1. Increase our knowledge about the Reality of Israel, as opposed to the Myth of Israel, through films, books, magazines, newspapers, on-line sources, and maybe even satellite TV.
Shamir’s bite: This is actually one of may favorite ones. Too many people are totally ignorant on Israel — they think of it as a place where either everyone lives on a kibbutz full of cows, or like a 3rd world country with bombs falling all the time. Or, at the other end of the spectrum, those of us who only read what’s put out by Palestinian solidarity organizations. Wake up and check it out!
2. Learn more about the history of Zionism and the development of the State—especially when seen parallel to the modern history of the Jewish diaspora.
Shamir’s bite: Another important one — just make sure you do read about the histroy of “Zionism and the State” from the perspective of Palestinians, British nation, Turkish history, etc. How did the Holocaust create Israel? How did Moroccoan Jews? What else is there?
3. Visit, and when visiting get to know the place better, go beyond touring and vacation (especially if this is not the first visit) to learning more about the place, the people, the society, the culture.
Shamir’s bite: Experiential and educational tours are the new thing. If you can, go on a program in which you meet actual Israelis, and find time to go on an encounter tour or other opportunity to meet Israeli Arabs and Palestinians.
4. Hebrew. Make a real effort to improve knowledge of the language, so as to get more direct access, if only to prayerbooks and street signs, to one’s people and tradition.
Shamir’s bite: Even if you’re not a Zionist, you’re still going to need Hebrew as a Jew. As someone who learned most of the Hebrew I know through college courses and JCC Ulpan, I’m living proof that you can learn it affordably and locally, if you can put time into it. If you can make it all the way to Israel and do a few months of ulpan, all the better.
5. Support partnerships such as Partnership 2000 with Israelis, and possibly Jews from diaspora communities, for work on projects in Israel, US, or diaspora.
Shamir’s bite: Whether you do an offical program or you just connect with Jews from other countries at your local grocery store, you’ll have your Jewish life enriched.
6. Encourage our young people to make Israeli connections of their own, which may be very different from ours, and may result in them getting more attached than we’d (honestly) like.

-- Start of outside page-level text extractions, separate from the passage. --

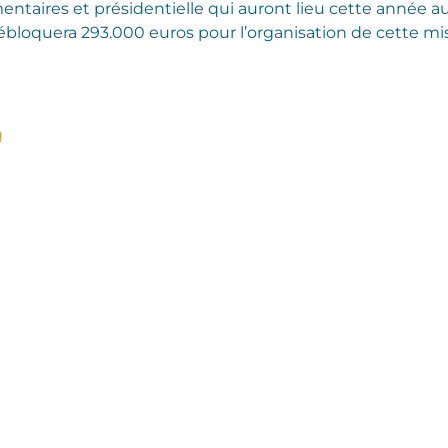
taires et présidentielle qui auront lieu cette année au
oquera 293.000 euros pour l’organisation de cette mis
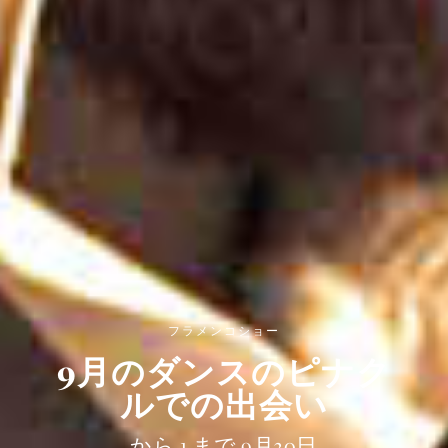
フラメンコショー
9月のダンスのピナク
ルでの出会い
から 1 まで 9月30日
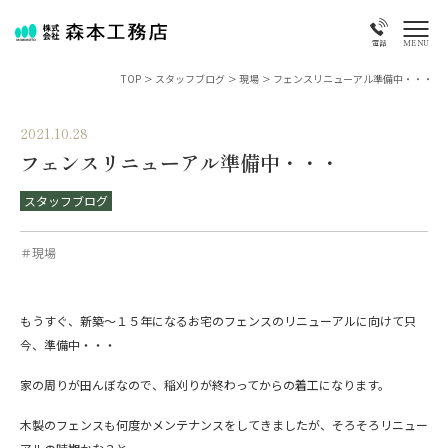
MENU
電話
TOP
>
スタッフブログ
>
現場
>
フェンスリニューアル準備中・・・
2021.10.28
フェンスリニューアル準備中・・・
スタッフブログ
＃現場
もうすぐ、新築～１５年になるお宅のフェンスのリニューアルに向けて只
今、準備中・・・
家の周りが田んぼなので、稲刈りが終わってからの着工になります。
木製のフェンスも何度かメンテナンスをしてきましたが、そろそろリニュー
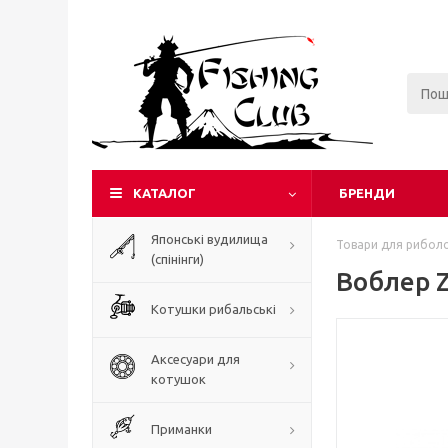
КАТАЛОГ
БРЕНДИ
Японські вудилища
Товари для риболо
(спінінги)
Воблер Z
Котушки рибальські
Аксесуари для
котушок
Приманки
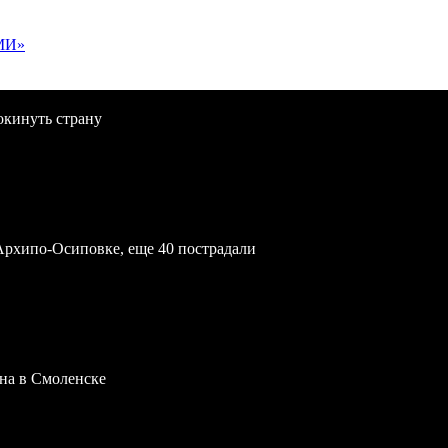
МИ»
окинуть страну
Архипо-Осиповке, еще 40 пострадали
на в Смоленске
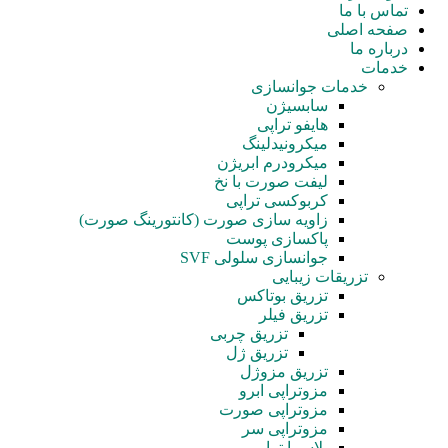
تماس با ما
صفحه اصلی
درباره ما
خدمات
خدمات جوانسازی
سابسیژن
هایفو تراپی
میکرونیدلینگ
میکرودرم ابریژن
لیفت صورت با نخ
کربوکسی تراپی
زاویه سازی صورت (کانتورینگ صورت)
پاکسازی پوست
جوانسازی سلولی SVF
تزریقات زیبایی
تزریق بوتاکس
تزریق فیلر
تزریق چربی
تزریق ژل
تزریق مزوژل
مزوتراپی ابرو
مزوتراپی صورت
مزوتراپی سر
پلاسما تراپی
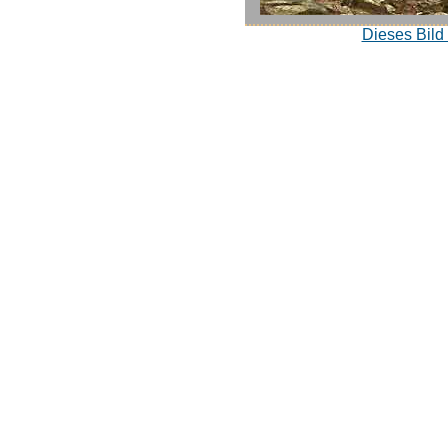
Dieses Bild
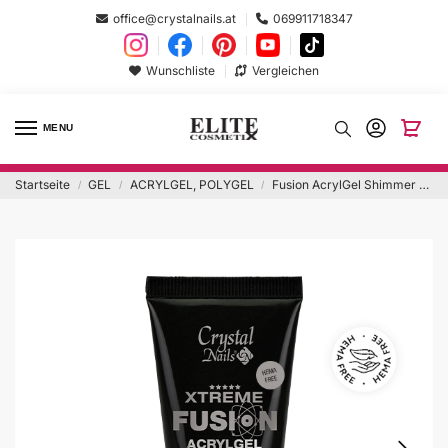
office@crystalnails.at
069911718347
Wunschliste
Vergleichen
MENU
Startseite
GEL
ACRYLGEL, POLYGEL
Fusion AcrylGel Shimmer Latte 30g
/
/
/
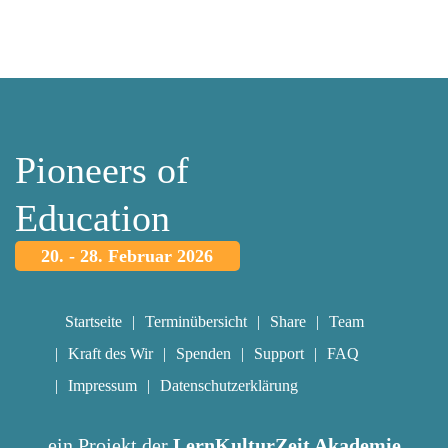
Pioneers of
Education
20. - 28. Februar 2026
Startseite
Terminübersicht
Share
Team
Kraft des Wir
Spenden
Support
FAQ
Impressum
Datenschutzerklärung
ein Projekt der
LernKulturZeit Akademie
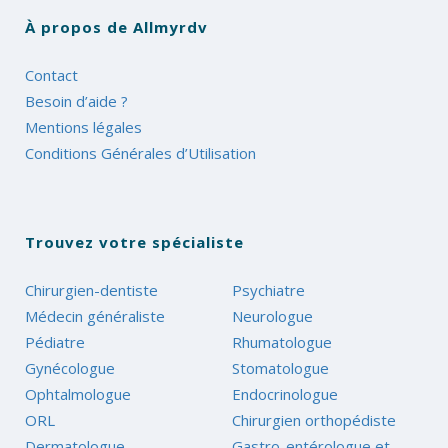
À propos de Allmyrdv
Contact
Besoin d’aide ?
Mentions légales
Conditions Générales d’Utilisation
Trouvez votre spécialiste
Chirurgien-dentiste
Psychiatre
Médecin généraliste
Neurologue
Pédiatre
Rhumatologue
Gynécologue
Stomatologue
Ophtalmologue
Endocrinologue
ORL
Chirurgien orthopédiste
Dermatologue
Gastro-entérologue et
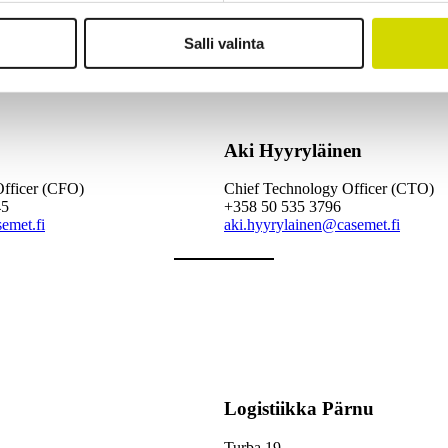
Salli valinta
Aki Hyyryläinen
Officer (CFO)
Chief Technology Officer (CTO)
45
+358 50 535 3796
emet.fi
aki.hyyrylainen@casemet.fi
Logistiikka Pärnu
Turba 19,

Shamir’s bite: First:Ahem, Arnie: When you tell members of a synagogue to “encourage young people” you are separating the young people from the members of the synagogue. Second: I’d love an elaboration on this. Does “more attached” refer to kids who make aliyah? Ba’alei teshuvah? What sort of attachment are they afraid about here?
7. Join and get active in “friends of” organizations, from relatively non-partisan causes (universities, orchestras) to somewhat partisan causes (advocacy of pluralism or civil rights or environmental action), whether directly or through Federation or New Israel Fund.
8. Join and get active in overtly partisan efforts: friends of Meretz or Peace Now or Likud.
Shamir’s bite: This is a sleek one. How many people do you think hear this and feel included vs. excluded?
9. Lobby—whether at the national level via AIPAC or NIF or among our own Jewisn and Gentile friends and co-workers, who don’t know that we support Israel, or why, or what it means to us.
Shamir’s bite: Let’s throw in Brit Tzedek V’shalom too here.
10. Finally, perhaps most difficult, change our attitude towards Israel, our relation to it, to accept the revolutionary change it represents in Jewish history and the nature of Jewish responsibility—for a real state, a highly imperfect state, that includes many kinds of Jews as well as non-Jews, for all of whom the State is responsible—and so for whom, indirectly, we are responsible.
Shamir’s bite: Can someone please tell the Jewish establishment that Arnie here is allying himself here with all of us post-Zionists? He may not be a pillar of post-Zionism, but on this one, I feel like he’s with us.
Though I could have wished for a reference to ending the occupation or some more specific reference to Palestinians, overall I am pleased with the list. I hope to hear more from the man, especially when some of us who are “young” and progressive on Israel are getting bashed by AJC & others.